As shown by Orange et al. 2, the CVID subregistry analysis indicated that higher Ig trough levels correlated with fewer serious infections in this cohort. Nevertheless, higher Ig trough levels did not affect the number of days patients spent in hospital. This is due most probably to the fact that, as CVID has such a variety of symptoms, patients are not only hospitalized for infections, but for other comorbid disease including autoimmune conditions, enteropathy and lymphoma.

Finally, we compared outcomes for CVID patients receiving IVIg and those receiving SCIg treatment. We concur with previously published results 2 showing that higher trough Ig levels lead to a reduction of serious infections in patients receiving IVIg, but this could not be shown in the patients receiving SCIg. One possible reason is that physicians are administering SCIg to relatively healthy patients and reserving IVIg for those who are more severely ill, but only a prospective clinical trial will resolve this question.

The registry has recently been redesigned to increase the quality and completeness of data collected in the database. The new system now has three levels of data collection: level 1 encompasses data fields that are mandatory for all who are registered, thus enabling epidemiological studies. Levels 2 and 3 are optional, with level 2 including diagnostic and follow-up data, and level 3 will comprise projects running for limited time-periods to collect data for use in clinical studies.

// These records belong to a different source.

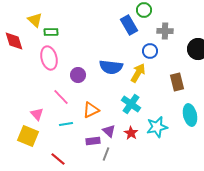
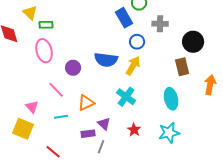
blue circle: (150, 51) -> (137, 42), moved
brown rectangle: (177, 82) -> (182, 67), moved
cyan ellipse: (190, 115) -> (171, 99), moved
cyan star: (157, 127) -> (169, 133), moved
red star: (131, 133) -> (134, 130), moved

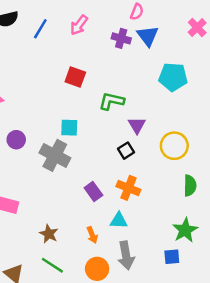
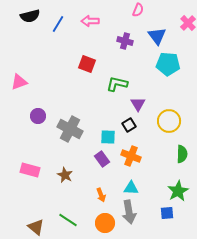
pink arrow: (79, 25) -> (90, 21), turned 54
blue triangle: (148, 36) -> (157, 36), moved
purple cross: (121, 38) -> (125, 41), moved
cyan square: (69, 128) -> (108, 137), moved
cyan triangle: (119, 221) -> (131, 188), moved
brown star: (49, 234) -> (65, 175), moved

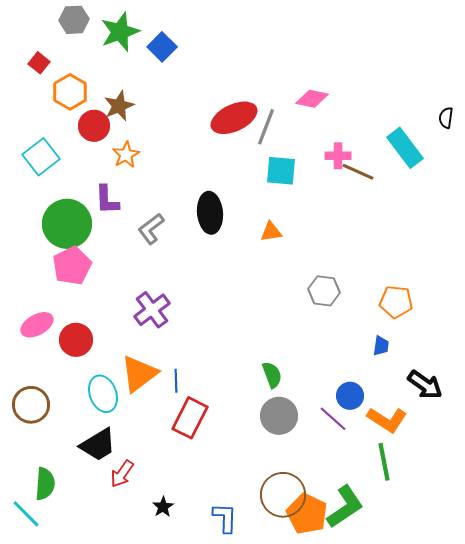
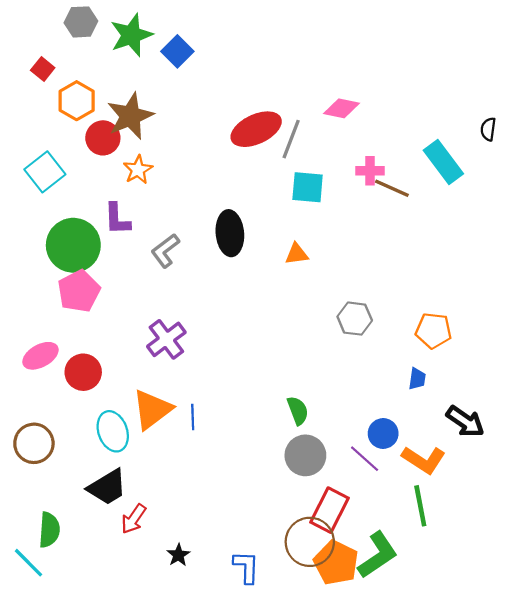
brown star: (119, 106) -> (130, 116), size x1.4
red rectangle: (190, 418) -> (329, 510), moved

For the last 10 years, the ESID registry has been funded primarily by the Plasma Protein Therapeutics Association (PPTA) and pharmaceutical company sponsorship. The total cost of the ESID registry has been estimated at approximately €2 million per year, with much of the cost being shouldered by the documenting centres whose doctors, nurses and students record data into the registry. The PPTA has recently withdrawn its funding of the registry, and we envisage the need for core support from the pharmaceutical industry, to support level 3 projects especially, and allow the registry to continue to evolve as a useful tool for research, diagnosis and treatment in the field of PIDs.

Disclosure

The author has obtained a speaker's honorarium from CSL Behring for presenting at this meeting.